In the last decades, several pharmacologic substances with different cellular targets have been proposed, yet there is no clinical availability of those substances.6 In PCO, a drug needs to satisfy different requirements. Those are pharmacodynamics, the biochemical and physiologic effects of drugs, pharmacokinetics, the availability of the drug at the needed site, at a needed concentration, and the biocompatibility to exclude toxicity.7 
One of the major problems is that there are very few direct comparisons of these effects in order to identify more promising substances.6 A structured literature research can be used in order to identify different substances, which have been proposed for the prevention of PCO.6 We used in vitro proliferation and toxicity assays to compare those substances for their efficacy in inhibiting growth, without showing toxic effects. 
Those substances, which showed no toxicity and an antiproliferative effect in vitro, were evaluated for pharmacologic IOL modification.

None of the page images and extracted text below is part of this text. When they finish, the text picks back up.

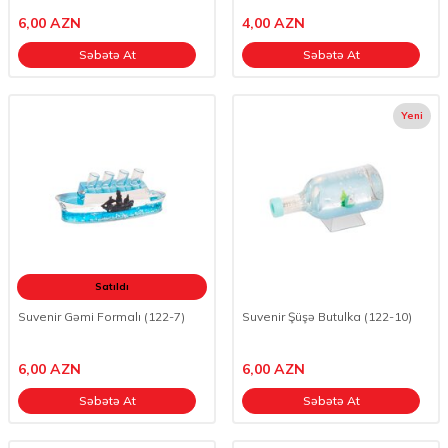
6,00
AZN
4,00
AZN
Səbətə At
Səbətə At
Yeni
Satıldı
Suvenir Gəmi Formalı (122-7)
Suvenir Şüşə Butulka (122-10)
6,00
AZN
6,00
AZN
Səbətə At
Səbətə At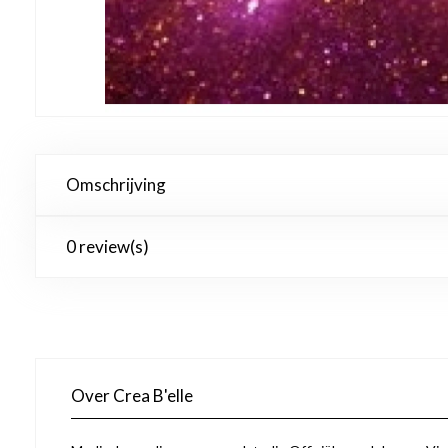
Omschrijving
0 review(s)
Over Crea B'elle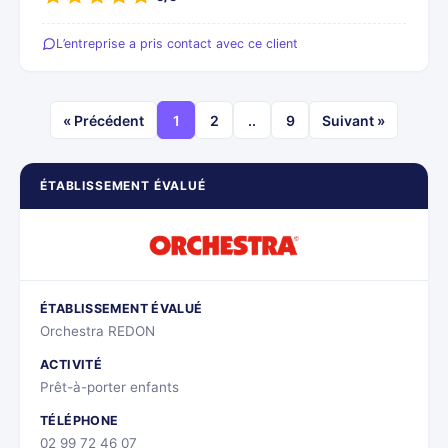
L’entreprise a pris contact avec ce client
« Précédent
1
2
..
9
Suivant »
ÉTABLISSEMENT ÉVALUÉ
ÉTABLISSEMENT ÉVALUÉ
Orchestra REDON
ACTIVITÉ
Prêt-à-porter enfants
TÉLÉPHONE
02 99 72 46 07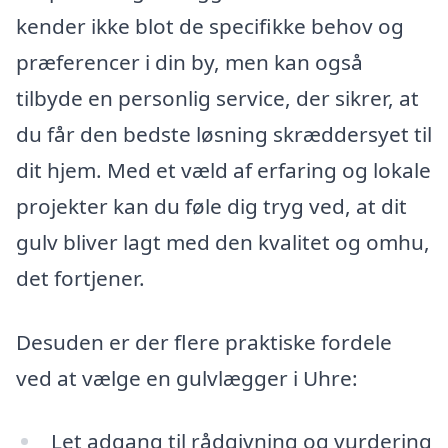
kender ikke blot de specifikke behov og
præferencer i din by, men kan også
tilbyde en personlig service, der sikrer, at
du får den bedste løsning skræddersyet til
dit hjem. Med et væld af erfaring og lokale
projekter kan du føle dig tryg ved, at dit
gulv bliver lagt med den kvalitet og omhu,
det fortjener.
Desuden er der flere praktiske fordele
ved at vælge en gulvlægger i Uhre:
Let adgang til rådgivning og vurdering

The IOL acts as a drug delivery device for a topic application of the drug into the eye.8 This principle has already been developed and proposed for antibiotics and anti-inflammatories in vitro9 and in a rabbit model,10 and showed sustained release and effects on endophthalmitis prophylaxis and intraocular irritation after cataract surgery.11 In addition, pharmacologic lens modification has been proposed as an encouraging way to fight PCO,1214 as the pharmacologic substance could mitigate pathophysiological basics of PCO directly at its anatomic origin without any additional step of surgery as a topic drug release device.15 The treatment of canine capsular bags ex vivo with celecoxib-soaked IOLs inhibited cell growth of residual lens epithelial cells significantly.16 Rapamycin coating of IOLs using poly(lactic-co-glycolic acid) (PLGA) lead to a significant reduction of PCO formation in New Zealand white rabbits.17 
In pharmacologic PCO-prophylaxis endothelial toxicity is of high importance, especially due to the adjacent location of the endothelium to the operating field. The regenerative properties of the endothelium are under debate,18 yet clinically endothelial cell damage after cataract surgery can be permanent.19 Therefore, putative corneal endothelial cell toxicity was determined for potential antiproliferative drugs. 
Methods
Pharmacologic Substances
A structured literature based research was conducted using the US National Library of Medicine National Institutes of Health PubMed online database. After entering the following search terms in exact search and “MESH” terms, each abstract was manually scanned for any pharmacologic substances proposed for the prophylaxis of posterior capsule opacification: posterior capsule opacification (1324 results); prevention [and] posterior capsule opacification (312 results); pharmacological prevention [and] posterior capsule opacification (60 results); and pharmacological [and] posterior capsule opacification (134 results). As we searched pharmacologic substances for a possible midterm clinical application the following inclusion criteria were applied to the substances: drug must be approved by the Food and Drug Administration (FDA) or European Medicines Agency (EMA) for other purposes as for those drugs extensive in vitro and in vivo knowledge on action and biocompatibility is available. They needed to be safe to handle in our lab and must be feasible to use in cell culture setting. There should not be any genotoxicity or mutagenic effects and the substance must neither contain RNA nor a virus as a vehicle. The proposing article must be in English language. 
Cell Culture
FHL-124 (lens epithelial cell line20; kindly provided by M. Wormstone, Norwich, UK) and CEC-SV40 (corneal endothelial cell line21; kindly provided by J. Bednarz Hamburg, Germany) were cultured in MEM Earle's (Biochrom AG, Berlin, Germany). Capsular bags and human donor corneas were cultured in culture flasks and cell culture plates (NUNC, Langenselbold, Germany). The culture medium, was supplemented with 10% fetal calf serum (FCS; Biochrom AG), 50-IU penicillin/mL, 50-μg streptomycin/mL, and 2.5-μg lyophilized amphotericin B/mL (Biochrom AG). The high amount of FCS was deliberately chosen for our research on pharmacologic PCO prophylaxis, as we wanted to create an environment in which it is difficult for an inhibitor to influence growth. This might help to easier identify potential candidates. Tissue was kept under 10% FCS-supplemented medium, in an incubator at 37°C, and an enriched atmosphere of 5% carbon dioxide. The culture medium was replaced every second day also. 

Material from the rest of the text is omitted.